Flowable fills are a type of filling material consisting mainly of solid aggregates, cementitious materials, and water [1]. They have high flowability before hardening, and a certain level of strength after hardening. Flowable fills can be widely used as fill materials for various types of construction projects [2,3,4]. The typical compositions of flowable fill vary in different countries and regions. For example, in China’s engineering practice in recent years, the research and application of flowable fills using Portland cement as a curing agent and waste soils as raw materials are very common. In engineering practice in the United States, flowable fills based on fly ash and/or sand aggregates are used in a wide range of applications [4,5]. This is mainly due to factors such as the costs of materials in each region, the types of waste output, the type of technology adopted, etc. Flowable fills generally have the characteristics of high flowability, self-leveling, self-compacting, high and adjustable strength, and the ability to adopt waste and cheap materials.

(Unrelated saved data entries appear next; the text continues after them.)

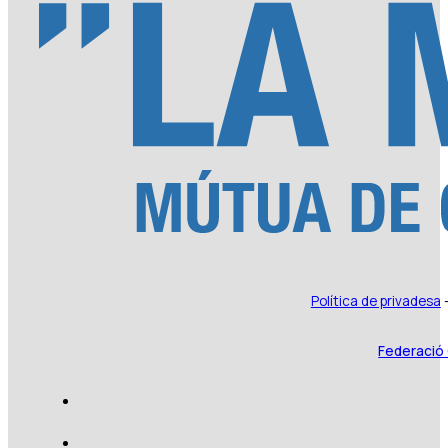
Política de privadesa
Federació 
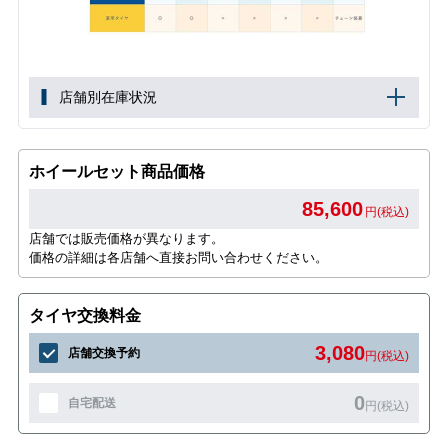
店舗別在庫状況
ホイールセット商品価格
85,600
円(税込)
店舗では販売価格が異なります。
価格の詳細は各店舗へ直接お問い合わせください。
タイヤ交換料金
3,080
店舗交換予約
円(税込)
0
自宅配送
円(税込)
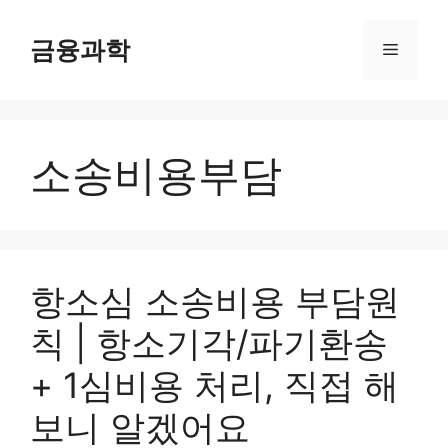
컨
텐
금융과학
메
츠
로
뉴
건
너
소송비용부담
뛰
기
항소심 소송비용 부담원
칙 | 항소기각/파기환송
+ 1심비용 처리, 직접 해
보니 알겠어요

In most types of flowable fills, mineral materials are the main components. The CLSMs (controlled low-strength materials) commonly used in the United States are mainly composed of fine aggregates and coarse aggregates for concrete (i.e., sand and gravel materials). Fine aggregates and coarse aggregates that do not meet the standards for concrete can also be considered [6,7]. For example, silty sand containing no more than 20% silt can be used for CLSMs. In CLSMs, the use of cohesive soil often brings problems such as insufficient stirring, stickiness, excessive water consumption, material shrinkage, and uncontrollable strength [8]. In China and many other countries, a large amount of waste soils of various compositions are produced in construction development. The utilization of these waste soils can bring economic and environmental benefits [9,10,11,12].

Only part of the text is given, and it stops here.